**Your assignment**
Copy the listing as it is written, and leave each picture out.

**Record extracts**
┏━━

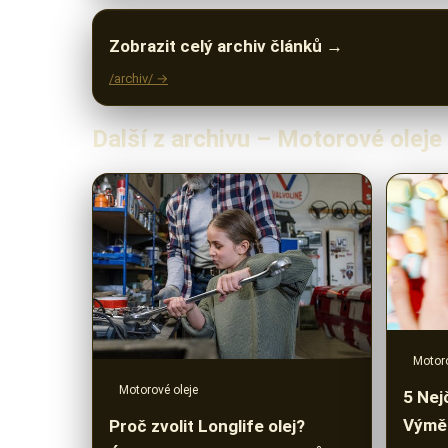
Zobrazit celý archiv článků →
/archiv/ →
Další z archivu – Motorové oleje
Motoro
Motorové oleje
5 Nej
Výměn
Proč zvolit Longlife olej?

┗━━

**Answer section**
Zobrazit celý archiv článků →
/archiv/ →
Další z archivu – Motorové oleje
Motoro
Motorové oleje
5 Nej
Výměn
Proč zvolit Longlife olej?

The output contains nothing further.